1 | initial version |
If you only need your network with your AP, most APs today have two radios, one 2.4 and one 5GHz (high end ones sometimes have three radios). This would require two wireless radios, so two wireless adapters. A single Macbook will be tough; it has one radio that works great, but only one (two Macbooks would do nicely...). Windows is tough, in general, for Wireless sniffing so that is not an attractive choice.

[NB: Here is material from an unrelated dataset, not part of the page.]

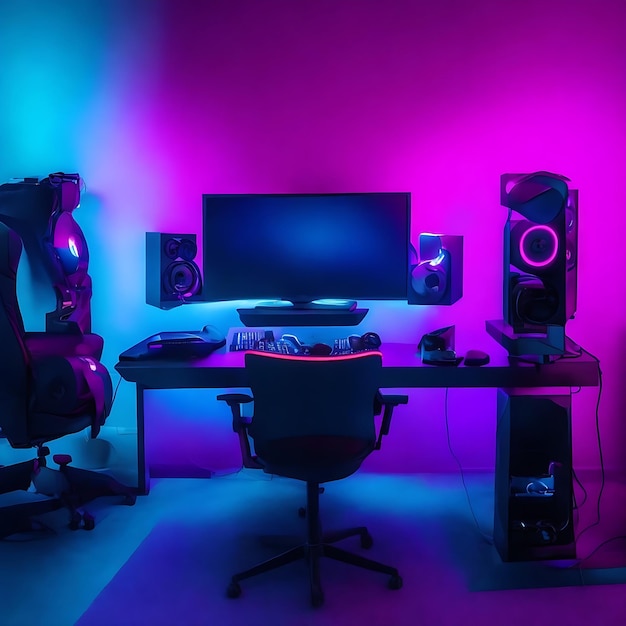 Image resolution: width=626 pixels, height=626 pixels. Identify the location of computer chair. [11, 366], [293, 416].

Linux would be a good choice, as you can use many WiFi adapters at the same time, either some form of newer PCI (miniPCIe, M.2, etc.) or USB, or a mix of both.
With each adapter configured for the specific channel and modulations, have Wireshark capture on both adapters at the same time; shift + mouse select usually works on the current version of Wireshark under Capture --> Options --> Input to select multiple interfaces.
For CLI use, dumpcap is useful as you can pass multiple interface options, simple example:
dumpcap -i wlan1 -i wlan6 -i wlan11 -s 0 -g -w somefile.pcap
tcpdump does not seem to support multiple adapters at the same time. Omnipeek, a commercial packet capture alternative that is very much not free, can handle multiple interfaces as well.
Exactly which adapters to use and how to configure them for monitor mode depends entirely on what platform you choose and the specific traffic you need to capture.